The judge, Bushmakov, was dressed in military uniform. He addressed each prisoner in turn, Lev first:
‘Admit your guilt.’
‘No.’
‘How so? You signed the confession.’
‘I was forced by inspectors Bakhudarin and that other one, he is indicated in the protocol. I was oppressed; unlawful methods were used….’
‘What are you talking about? We do everything according to the law. Trying to avoid the blame, you do yourself a disservice.

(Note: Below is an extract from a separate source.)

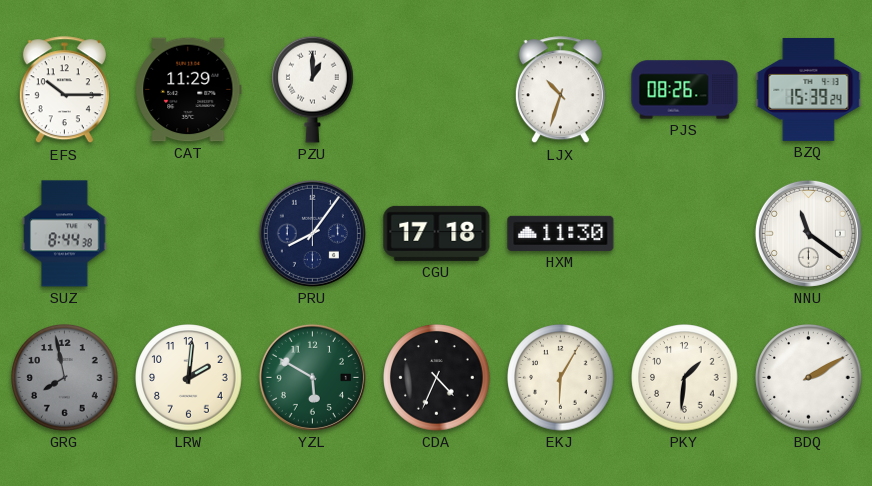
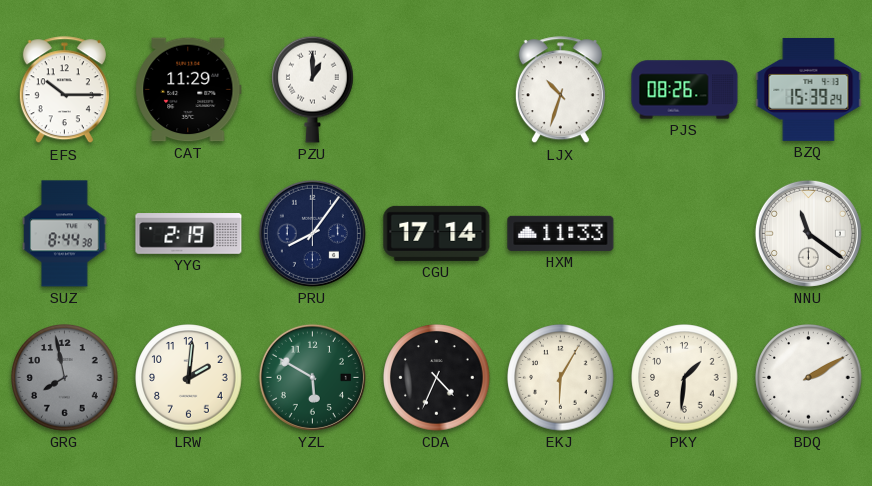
YYG: none -> 2:19
CGU: 17:18 -> 17:14
HXM: 11:30 -> 11:33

It is written clearly here: I, Gumilev, was a member… carried out systematic… my objective was to… Now it is useless to deny. Sit down.’30
Their sentences were upheld.
CHAPTER SEVEN
GULAG
Lev and his two ‘accomplices’ were transferred to another holding jail, from where prisoners were sent to all corners of the Soviet Union, to the gulag. Possibly because the fate of the prisoners had already been decided, the rules were relaxed and the three were allowed to stay in the same cell, along with other students. There they played chess on the floor, using chess pieces made from bread, and waited for news. On 17 November came a ray of hope: following a protest by the defence lawyers, the sentence imposed by the military tribunal had been revoked and the case sent for reinvestigation. According to Shumovsky:
Suddenly the two of us who remained, Lyova and I were ordered to get ready for a big move… the prison was humming like an oriental bazaar. My heart beat faster… ‘Maybe they will take us to different camps’, Lyova says. ‘Listen and try to memorize…’ We get under the plank beds, far away from vanity, Lyova whispers his father’s poems to me….’1
On 2 December they were packed into ‘Stolypin wagons’ (train carriages with bars on the windows designed for carrying convicts) and sent north. First they travelled to Medvezhegorsk, on the northern lip of the massive Lake Onega. There they joined a forced labour brigade digging the White Sea Canal. It was one of the many massive engineering projects undertaken by work brigades under Stalin, and had an ambitious aim: as part of the preparations for war, Stalin wanted a canal between the White Sea and the Baltic Sea so that the Soviet navy could sail from one to the other swiftly, without being forced to go round Scandinavia. Completed at a heavy price in terms of human life, like many other such projects it was dramatically flawed: dug too shallow, it was almost never used.